Gonzalo bello e materno. Nel post-partita, Sarri ne traccia una veloce apologia. Sembrava un film di Antonioni sull’incomunicabilità

Higuain si illude che unirsi a un gruppo vincente possa renderci vincenti

La grande illusione di Higuain

I quattro giorni dell’aprile juventino che stiamo vivendo sono quelli della grande illusione. Quella avvolgente e fondamentale che il sanscrito chiama māyā – cui i vecchi e sornioni progenitori indiani davano lo stesso misterioso significato di creazione.

C’è la grande illusione di un uomo, Gonzalo Higuain, quasi grato ai fischi che qualcuno ha definito orgiastici e che sono stati poco più che ordinari. Il Gonzalo è un uomo alla soglia dei trenta, bello come nessun altro centravanti della storia del Napoli, che si sveglia di notte preda degli incubi taglienti delle proprie occasioni perse. Le finali svanite, le reti decisive mancate, gli undici metri maledetti. È bello e materno, il Gonzalo. Allora esce di casa per trovare ristoro nella mano di chi possa garantirgli un carattere vincente rimanendo casalingo, nel calore di una famiglia che lo accarezzi. E si illude che unirsi ad un gruppo vincente possa renderci vincenti, seguendo la dinamica inversa rispetto a quella di ogni campione che ha l’ambizione – e forse anche lui l’illusione, ma più eroica – di donare la goccia di eternità ad una realtà troppo legata al tempo. L’heros greco vuole immortalarsi cedendo parte della sua immortalità mentre il Gonzalo l’immortalità la cerca con un filo di disperazione, qualle di chi sa di vivere una infinita illusione, abbandonato nella metà campo avversaria.
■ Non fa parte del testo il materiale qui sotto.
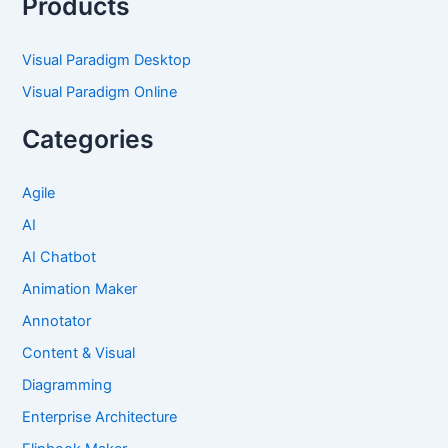
Products
Visual Paradigm Desktop
Visual Paradigm Online
Categories
Agile
AI
AI Chatbot
Animation Maker
Annotator
Content & Visual
Diagramming
Enterprise Architecture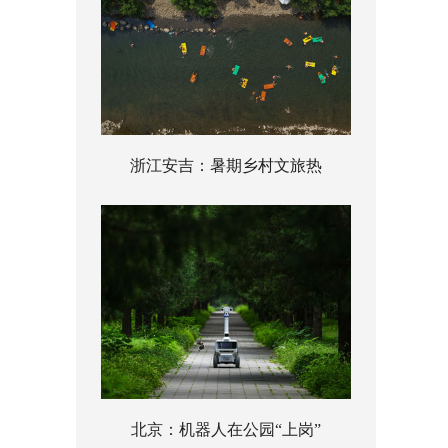
浙江安吉：暑期乡村文旅热
北京：机器人在公园“上岗”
L’illusione muove menti e cuori con un moto più tellurico e profondo della speranza. È quella che dava vita ai balenieri che Melville descrive nel suo capolavoro mentre avvolgevano di leggenda il Moby Dick cercato e mai visto sui ponti delle navi – “sebbene selve di lance gli venissero piantate nei fianchi, lui si sarebbe sempre allontanato incolume, e se davvero fosse mai stato ridotto a sfiatare sangue denso, un tale spettacolo sarebbe stato soltanto una spettrale illusione, poiché di nuovo in flutti incruenti migliaia di leghe lontano, si sarebbe pur sempre intravisto il suo spruzzo immacolato”

Sarri e l’apologia di Higuain

In questa fitta nebbia lattiginosa cerca di orizzontarsi anche Maurizio Sarri. Non riesce a trattenere un certo tratto languido quando parla del Gonzalo. Nel post partita si ritrova quasi a costruirne una veloce apologia contro chi ne critica la performance non maiuscola. Era isolato. Aveva i compagni a trenta metri. Sembra di assistere al finale alternativo del Dottor Stranamore di Kubrick o ad un frammento della trilogia dell’incomunicabilità di Antonioni. Si conia la definizione di “supremazia territoriale” con la leggerezza che avrebbe conquistato un capitolo del capolavoro di Melville. I balenieri rincorrono il capodoglio con lo stesso zelo col quale i post partita forniscono coefficienti.

Finisce come l’illusione richiede. Senza vincitori. Nel maya sanscrito non esistono sopra e sotto né alto né basso. Ci sono solo flutti sordi sulla nave ma nessuna riva. Non c’è tempo da dedicare alla vittoria.

Poi, magari, tu, dolce Ciuccio, ragli forte. E ci svegli.